● **REQUIREMENT**
Can you copy out the data exactly? Leave the images out.

● **SUPPLIED RECORDS**
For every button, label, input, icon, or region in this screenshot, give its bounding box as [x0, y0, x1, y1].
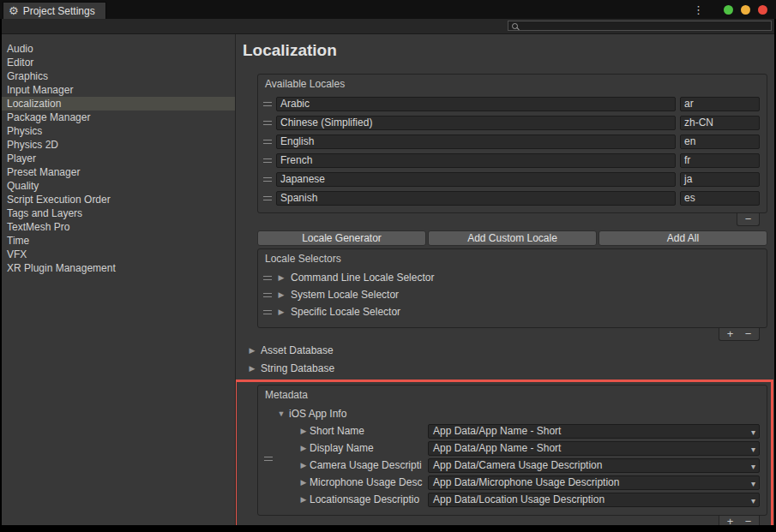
locale-selector-row[interactable]: ▶ Command Line Locale Selector — [263, 269, 760, 286]
sidebar-item-xr-plugin-management[interactable]: XR Plugin Management — [2, 261, 235, 275]
remove-selector-button[interactable]: − — [739, 329, 757, 339]
sidebar-item-physics-2d[interactable]: Physics 2D — [2, 138, 235, 152]
ios-app-info-foldout[interactable]: ▼ iOS App Info — [277, 405, 760, 422]
metadata-value-dropdown[interactable]: App Data/Microphone Usage Description ▾ — [428, 475, 760, 490]
locale-selector-label: Specific Locale Selector — [291, 306, 400, 318]
add-metadata-button[interactable]: + — [721, 517, 739, 525]
add-custom-locale-button[interactable]: Add Custom Locale — [428, 230, 597, 246]
drag-handle-icon[interactable] — [263, 310, 272, 314]
locale-row: Arabic ar — [263, 94, 760, 113]
metadata-value-dropdown[interactable]: App Data/App Name - Short ▾ — [428, 441, 760, 456]
drag-handle-icon[interactable] — [263, 276, 272, 280]
sidebar-item-input-manager[interactable]: Input Manager — [2, 83, 235, 97]
locale-code-field[interactable]: ar — [680, 97, 760, 111]
tab-project-settings[interactable]: ⚙ Project Settings — [3, 2, 106, 19]
metadata-row: ▶ Short Name App Data/App Name - Short ▾ — [277, 422, 760, 439]
foldout-collapsed-icon[interactable]: ▶ — [299, 478, 308, 487]
metadata-list-footer: + − — [243, 516, 760, 525]
asset-database-foldout[interactable]: ▶ Asset Database — [248, 342, 767, 359]
search-icon — [512, 23, 518, 29]
sidebar-item-localization[interactable]: Localization — [2, 97, 235, 111]
metadata-section: Metadata ▼ iOS App Info ▶ Short Name App… — [243, 385, 767, 525]
foldout-collapsed-icon[interactable]: ▶ — [299, 427, 308, 435]
locale-name-field[interactable]: Spanish — [276, 191, 676, 206]
metadata-row-label: Camera Usage Descripti — [310, 459, 426, 471]
sidebar-item-preset-manager[interactable]: Preset Manager — [2, 165, 235, 179]
drag-handle-icon[interactable] — [263, 293, 272, 297]
sidebar-item-time[interactable]: Time — [2, 234, 235, 248]
sidebar-item-audio[interactable]: Audio — [2, 42, 235, 56]
traffic-light-red[interactable] — [758, 5, 767, 15]
metadata-value-dropdown[interactable]: App Data/App Name - Short ▾ — [428, 424, 760, 439]
locale-code-field[interactable]: es — [680, 191, 760, 206]
add-all-button[interactable]: Add All — [599, 230, 767, 246]
locale-name-field[interactable]: Japanese — [276, 172, 676, 187]
drag-handle-icon[interactable] — [263, 102, 272, 106]
dropdown-value: App Data/App Name - Short — [433, 442, 561, 454]
locale-row: Chinese (Simplified) zh-CN — [263, 113, 760, 132]
locale-code-field[interactable]: en — [680, 134, 760, 149]
metadata-row-label: Microphone Usage Desc — [310, 476, 426, 488]
foldout-collapsed-icon[interactable]: ▶ — [277, 290, 286, 299]
drag-handle-icon[interactable] — [263, 177, 272, 182]
drag-handle-icon[interactable] — [263, 196, 272, 200]
ios-app-info-label: iOS App Info — [289, 408, 346, 420]
traffic-light-green[interactable] — [724, 5, 733, 15]
foldout-collapsed-icon[interactable]: ▶ — [299, 444, 308, 452]
selectors-footer-bar: + − — [719, 328, 760, 341]
sidebar-item-textmesh-pro[interactable]: TextMesh Pro — [2, 220, 235, 234]
sidebar-item-vfx[interactable]: VFX — [2, 248, 235, 261]
locales-list-footer: − — [243, 213, 760, 226]
sidebar-item-package-manager[interactable]: Package Manager — [2, 111, 235, 124]
locale-name-field[interactable]: English — [276, 134, 676, 149]
drag-handle-icon[interactable] — [263, 158, 272, 163]
sidebar-item-quality[interactable]: Quality — [2, 179, 235, 193]
sidebar-item-player[interactable]: Player — [2, 152, 235, 165]
window-title: Project Settings — [23, 5, 95, 17]
gear-icon: ⚙ — [9, 5, 19, 16]
locale-selectors-header: Locale Selectors — [258, 249, 767, 267]
available-locales-box: Available Locales Arabic ar Chinese (Sim… — [257, 74, 767, 213]
remove-metadata-button[interactable]: − — [739, 517, 757, 525]
locale-name-field[interactable]: French — [276, 153, 676, 168]
sidebar-item-physics[interactable]: Physics — [2, 124, 235, 138]
available-locales-list: Arabic ar Chinese (Simplified) zh-CN Eng… — [258, 93, 767, 212]
search-input[interactable] — [521, 21, 767, 31]
drag-handle-icon[interactable] — [263, 140, 272, 144]
locale-code-field[interactable]: zh-CN — [680, 116, 760, 130]
locale-name-field[interactable]: Arabic — [276, 97, 676, 111]
sidebar-item-script-execution-order[interactable]: Script Execution Order — [2, 193, 235, 206]
sidebar-item-tags-and-layers[interactable]: Tags and Layers — [2, 206, 235, 220]
metadata-header: Metadata — [258, 386, 767, 403]
foldout-collapsed-icon[interactable]: ▶ — [299, 495, 308, 504]
sidebar-item-graphics[interactable]: Graphics — [2, 69, 235, 83]
locale-name-field[interactable]: Chinese (Simplified) — [276, 116, 676, 130]
page-title: Localization — [243, 41, 767, 60]
foldout-collapsed-icon[interactable]: ▶ — [299, 461, 308, 469]
traffic-light-yellow[interactable] — [741, 5, 750, 15]
asset-database-label: Asset Database — [261, 344, 334, 356]
dropdown-value: App Data/Camera Usage Description — [433, 459, 602, 471]
metadata-footer-bar: + − — [719, 516, 760, 525]
sidebar-item-editor[interactable]: Editor — [2, 56, 235, 69]
foldout-collapsed-icon[interactable]: ▶ — [277, 308, 286, 316]
foldout-collapsed-icon[interactable]: ▶ — [277, 273, 286, 282]
metadata-value-dropdown[interactable]: App Data/Camera Usage Description ▾ — [428, 458, 760, 473]
search-field[interactable] — [508, 21, 772, 31]
drag-handle-icon[interactable] — [264, 457, 273, 461]
locale-code-field[interactable]: fr — [680, 153, 760, 168]
locale-selector-row[interactable]: ▶ Specific Locale Selector — [263, 303, 760, 320]
metadata-value-dropdown[interactable]: App Data/Location Usage Description ▾ — [428, 493, 760, 507]
string-database-foldout[interactable]: ▶ String Database — [248, 360, 767, 377]
search-toolbar — [2, 19, 774, 34]
locale-selector-row[interactable]: ▶ System Locale Selector — [263, 286, 760, 303]
locale-selector-label: Command Line Locale Selector — [291, 272, 434, 284]
menu-icon[interactable]: ⋮ — [693, 4, 704, 15]
locale-code-field[interactable]: ja — [680, 172, 760, 187]
add-selector-button[interactable]: + — [721, 329, 739, 339]
drag-handle-icon[interactable] — [263, 121, 272, 125]
locale-row: English en — [263, 132, 760, 151]
locale-generator-button[interactable]: Locale Generator — [257, 230, 426, 246]
remove-locale-button[interactable]: − — [739, 214, 757, 224]
metadata-row: ▶ Camera Usage Descripti App Data/Camera… — [277, 457, 760, 474]
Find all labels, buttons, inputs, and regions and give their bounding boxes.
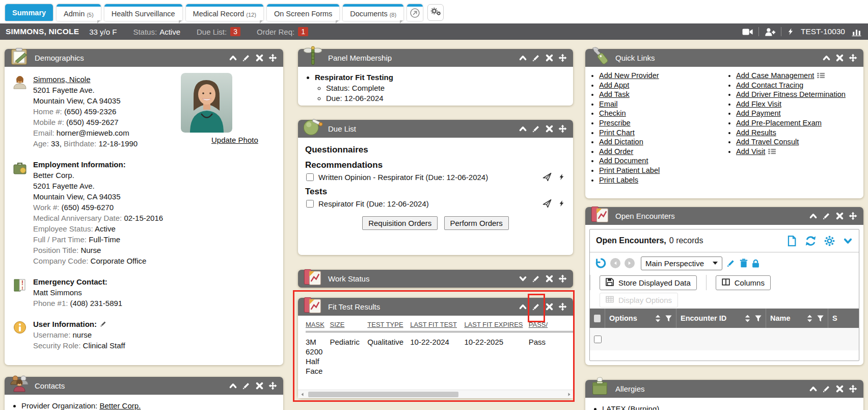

● **TASK ANSWER**
For every button, label, input, icon, or region in this screenshot, give its bounding box as [x0, y0, x1, y1].
locale-selector-row[interactable]: ▶ Command Line Locale Selector — [263, 269, 760, 286]
sidebar-item-xr-plugin-management[interactable]: XR Plugin Management — [2, 261, 235, 275]
remove-selector-button[interactable]: − — [739, 329, 757, 339]
sidebar-item-physics-2d[interactable]: Physics 2D — [2, 138, 235, 152]
ios-app-info-foldout[interactable]: ▼ iOS App Info — [277, 405, 760, 422]
metadata-value-dropdown[interactable]: App Data/Microphone Usage Description ▾ — [428, 475, 760, 490]
locale-selector-label: Specific Locale Selector — [291, 306, 400, 318]
add-metadata-button[interactable]: + — [721, 517, 739, 525]
add-custom-locale-button[interactable]: Add Custom Locale — [428, 230, 597, 246]
drag-handle-icon[interactable] — [263, 310, 272, 314]
locale-row: Arabic ar — [263, 94, 760, 113]
metadata-value-dropdown[interactable]: App Data/App Name - Short ▾ — [428, 441, 760, 456]
drag-handle-icon[interactable] — [263, 276, 272, 280]
sidebar-item-input-manager[interactable]: Input Manager — [2, 83, 235, 97]
locale-code-field[interactable]: ar — [680, 97, 760, 111]
tab-project-settings[interactable]: ⚙ Project Settings — [3, 2, 106, 19]
metadata-row: ▶ Short Name App Data/App Name - Short ▾ — [277, 422, 760, 439]
foldout-collapsed-icon[interactable]: ▶ — [299, 478, 308, 487]
metadata-list-footer: + − — [243, 516, 760, 525]
asset-database-foldout[interactable]: ▶ Asset Database — [248, 342, 767, 359]
search-icon — [512, 23, 518, 29]
sidebar-item-localization[interactable]: Localization — [2, 97, 235, 111]
metadata-section: Metadata ▼ iOS App Info ▶ Short Name App… — [243, 385, 767, 525]
foldout-collapsed-icon[interactable]: ▶ — [299, 427, 308, 435]
locale-name-field[interactable]: Spanish — [276, 191, 676, 206]
metadata-row-label: Camera Usage Descripti — [310, 459, 426, 471]
sidebar-item-preset-manager[interactable]: Preset Manager — [2, 165, 235, 179]
drag-handle-icon[interactable] — [263, 293, 272, 297]
sidebar-item-time[interactable]: Time — [2, 234, 235, 248]
sidebar-item-audio[interactable]: Audio — [2, 42, 235, 56]
traffic-light-red[interactable] — [758, 5, 767, 15]
metadata-value-dropdown[interactable]: App Data/App Name - Short ▾ — [428, 424, 760, 439]
locale-code-field[interactable]: es — [680, 191, 760, 206]
add-all-button[interactable]: Add All — [599, 230, 767, 246]
locale-name-field[interactable]: Japanese — [276, 172, 676, 187]
drag-handle-icon[interactable] — [263, 102, 272, 106]
dropdown-value: App Data/App Name - Short — [433, 442, 561, 454]
locale-row: Chinese (Simplified) zh-CN — [263, 113, 760, 132]
locale-code-field[interactable]: en — [680, 134, 760, 149]
metadata-row-label: Microphone Usage Desc — [310, 476, 426, 488]
foldout-collapsed-icon[interactable]: ▶ — [277, 290, 286, 299]
drag-handle-icon[interactable] — [263, 177, 272, 182]
drag-handle-icon[interactable] — [263, 196, 272, 200]
ios-app-info-label: iOS App Info — [289, 408, 346, 420]
traffic-light-green[interactable] — [724, 5, 733, 15]
foldout-collapsed-icon[interactable]: ▶ — [299, 444, 308, 452]
selectors-footer-bar: + − — [719, 328, 760, 341]
sidebar-item-textmesh-pro[interactable]: TextMesh Pro — [2, 220, 235, 234]
sidebar-item-vfx[interactable]: VFX — [2, 248, 235, 261]
locales-list-footer: − — [243, 213, 760, 226]
sidebar-item-package-manager[interactable]: Package Manager — [2, 111, 235, 124]
locale-name-field[interactable]: English — [276, 134, 676, 149]
drag-handle-icon[interactable] — [263, 158, 272, 163]
sidebar-item-quality[interactable]: Quality — [2, 179, 235, 193]
sidebar-item-player[interactable]: Player — [2, 152, 235, 165]
window-title: Project Settings — [23, 5, 95, 17]
gear-icon: ⚙ — [9, 5, 19, 16]
locale-selectors-header: Locale Selectors — [258, 249, 767, 267]
available-locales-box: Available Locales Arabic ar Chinese (Sim… — [257, 74, 767, 213]
remove-metadata-button[interactable]: − — [739, 517, 757, 525]
locale-name-field[interactable]: French — [276, 153, 676, 168]
sidebar-item-physics[interactable]: Physics — [2, 124, 235, 138]
available-locales-list: Arabic ar Chinese (Simplified) zh-CN Eng… — [258, 93, 767, 212]
search-input[interactable] — [521, 21, 767, 31]
drag-handle-icon[interactable] — [263, 140, 272, 144]
locale-code-field[interactable]: zh-CN — [680, 116, 760, 130]
locale-name-field[interactable]: Arabic — [276, 97, 676, 111]
sidebar-item-script-execution-order[interactable]: Script Execution Order — [2, 193, 235, 206]
sidebar-item-tags-and-layers[interactable]: Tags and Layers — [2, 206, 235, 220]
metadata-header: Metadata — [258, 386, 767, 403]
foldout-collapsed-icon[interactable]: ▶ — [299, 495, 308, 504]
sidebar-item-graphics[interactable]: Graphics — [2, 69, 235, 83]
locale-name-field[interactable]: Chinese (Simplified) — [276, 116, 676, 130]
page-title: Localization — [243, 41, 767, 60]
foldout-collapsed-icon[interactable]: ▶ — [299, 461, 308, 469]
traffic-light-yellow[interactable] — [741, 5, 750, 15]
asset-database-label: Asset Database — [261, 344, 334, 356]
dropdown-value: App Data/Camera Usage Description — [433, 459, 602, 471]
metadata-footer-bar: + − — [719, 516, 760, 525]
sidebar-item-editor[interactable]: Editor — [2, 56, 235, 69]
foldout-collapsed-icon[interactable]: ▶ — [277, 308, 286, 316]
foldout-collapsed-icon[interactable]: ▶ — [277, 273, 286, 282]
metadata-value-dropdown[interactable]: App Data/Camera Usage Description ▾ — [428, 458, 760, 473]
search-field[interactable] — [508, 21, 772, 31]
drag-handle-icon[interactable] — [264, 457, 273, 461]
locale-code-field[interactable]: fr — [680, 153, 760, 168]
locale-selector-row[interactable]: ▶ Specific Locale Selector — [263, 303, 760, 320]
metadata-value-dropdown[interactable]: App Data/Location Usage Description ▾ — [428, 493, 760, 507]
string-database-foldout[interactable]: ▶ String Database — [248, 360, 767, 377]
search-toolbar — [2, 19, 774, 34]
locale-selector-row[interactable]: ▶ System Locale Selector — [263, 286, 760, 303]
locale-selector-label: Command Line Locale Selector — [291, 272, 434, 284]
menu-icon[interactable]: ⋮ — [693, 4, 704, 15]
locale-code-field[interactable]: ja — [680, 172, 760, 187]
add-selector-button[interactable]: + — [721, 329, 739, 339]
drag-handle-icon[interactable] — [263, 121, 272, 125]
locale-row: English en — [263, 132, 760, 151]
locale-generator-button[interactable]: Locale Generator — [257, 230, 426, 246]
remove-locale-button[interactable]: − — [739, 214, 757, 224]
metadata-row: ▶ Camera Usage Descripti App Data/Camera… — [277, 457, 760, 474]
Find all labels, buttons, inputs, and regions and give their bounding boxes.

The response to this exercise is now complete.